Here’s an example if a process’s address space of 4KB is loaded at physical address 16KB.
Instead of having only a base and bounds pair in our MMU, we have a base and pounds pair for each logical segment in our address space. Here we have 3 segments: code, heap and stack.
As you can see, the stack code and heap aren’t place contiguously, but independently.
In the example on the left, the stack actually grows upwards. The hardware needs to keep track of this:
To translate a virtual address to physical address, the hardware considers the first 2 bits to be which segment the address is in, then, the remaining bits are the offsets in the address space. It simply adds the offset to the physical address base. If it grows negatively, instead of adding an offset of 3K, it actually adds 3K - maxSize(4K) ⇒ -1K.
Before introducting paging, what are some ways we can manage free space in our physical memory?
After splitting:
Splitting: when we have a request for some bytes of memory, we find a free chunk of memory and split it into 2. The first chunk returns to the caller, the second chunk remains on the list.
Coalescing: when a free chunk of memory is freed, you traverse the list and either place it next to another free chunk of memory, or merge two into a single larger chunk.
When we call free(*ptr) how does the OS know how much memory to free? Well, every block of code has a small header just before it that specifies its size and a magic number usually “1234567” just as a sanity check to make sure the memory isn’t corrupter when read.
This is how this free list is implemented in memory:
There are many policies for managing free space.
Other approaches are keeping a list just for chunks of a certain size, to try to reduce fragmentation of different sizes.
When that 8KB block is freed, the allocator checks whether the buddy (the other half of the block) is free; if so, it coalesces the two blocks. Then allocator then checks if the upper 16KB buddy is free (the half of this double), if so it coalesces, and recursively goes up the tree like this.
Or there’s also buddy allocation: when a request for memory is made, the search for free space recursively divides free space by two until a block that is big enough to accomodate the request is found. This 8KB block is then returned to the user.
Segmentation: dividing memory into variable-sized chunks, which leads to fragmentation.
Paging: dividing memory into fixed-sized pieces, called pages. Physical memory is then an array of fixed-sized slots called page frames, each of these containiong a single virtual-memory page.
Example with tiny address space (64 bytes or 6 bits address space). Real address spaces are 32 bits or even 64 bits (mindboggingly big)
To record where each virtual page of the address space is placed in physical memory, the OS keeps a per-process page table, storing address translations for each of the virtual pages.
When translating virtual addresses to physical addresses, we split it into two components: the virtual page number (VPN) and the offset within the page.
In our example, since the address space is 64 bytes, we need 6 bits for a virtual address. We have 4 pages so 2 bits for the VPN. Every page is then 16 bytes, so 4 bits for it.

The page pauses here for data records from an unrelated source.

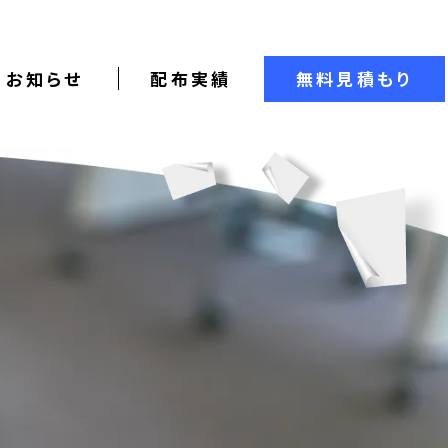
お知らせ
配布実績
無料見積もり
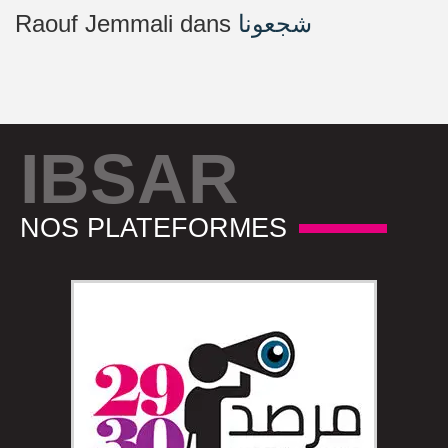
Raouf Jemmali
dans
شجعونا
IBSAR
NOS PLATEFORMES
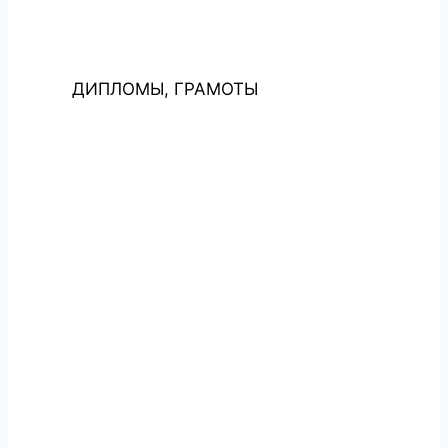
ДИПЛОМЫ, ГРАМОТЫ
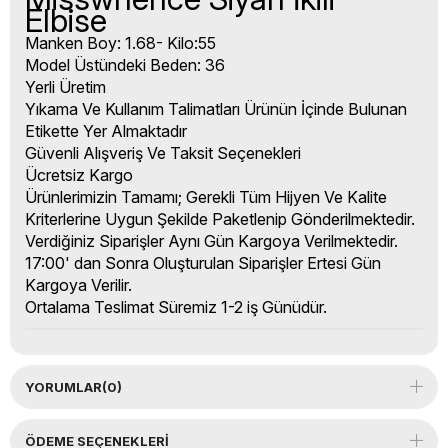
Elbise
Manken Boy: 1.68- Kilo:55
Model Üstündeki Beden: 36
Yerli Üretim
Yıkama Ve Kullanım Talimatları Ürünün İçinde Bulunan
Etikette Yer Almaktadır
Güvenli Alışveriş Ve Taksit Seçenekleri
Ücretsiz Kargo
Ürünlerimizin Tamamı; Gerekli Tüm Hijyen Ve Kalite
Kriterlerine Uygun Şekilde Paketlenip Gönderilmektedir.
Verdiğiniz Siparişler Aynı Gün Kargoya Verilmektedir.
17:00' dan Sonra Oluşturulan Siparişler Ertesi Gün
Kargoya Verilir.
Ortalama Teslimat Süremiz 1-2 iş Günüdür.
YORUMLAR
(0)
ÖDEME SEÇENEKLERI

The MMU only translates the VPN to PFN (physical frame number, or physical page number PPN), the offset stays the same.
We can have hundreds of processes and each page table can be 4MB of memory for a 32-bit address space. Therefore the page tables are stored in memory (or even swapped to disk, topic for later).
How is a page table stored? Can be a simple array of numbers, where each PTE can for example have 32 bits like below. A bunch of flags, like a valid bit if the particular translation is valid (for only allocated memory). Protection bits, indicating if the page can be read/written/executed from. Present bit indicates if the page is present in memory or has been swapped out to disk. A dirty bit to know if the page has been modified since it was brought into memory. Accessed bit to track whether a page has been accessed (if it’s not popular, can be replaced)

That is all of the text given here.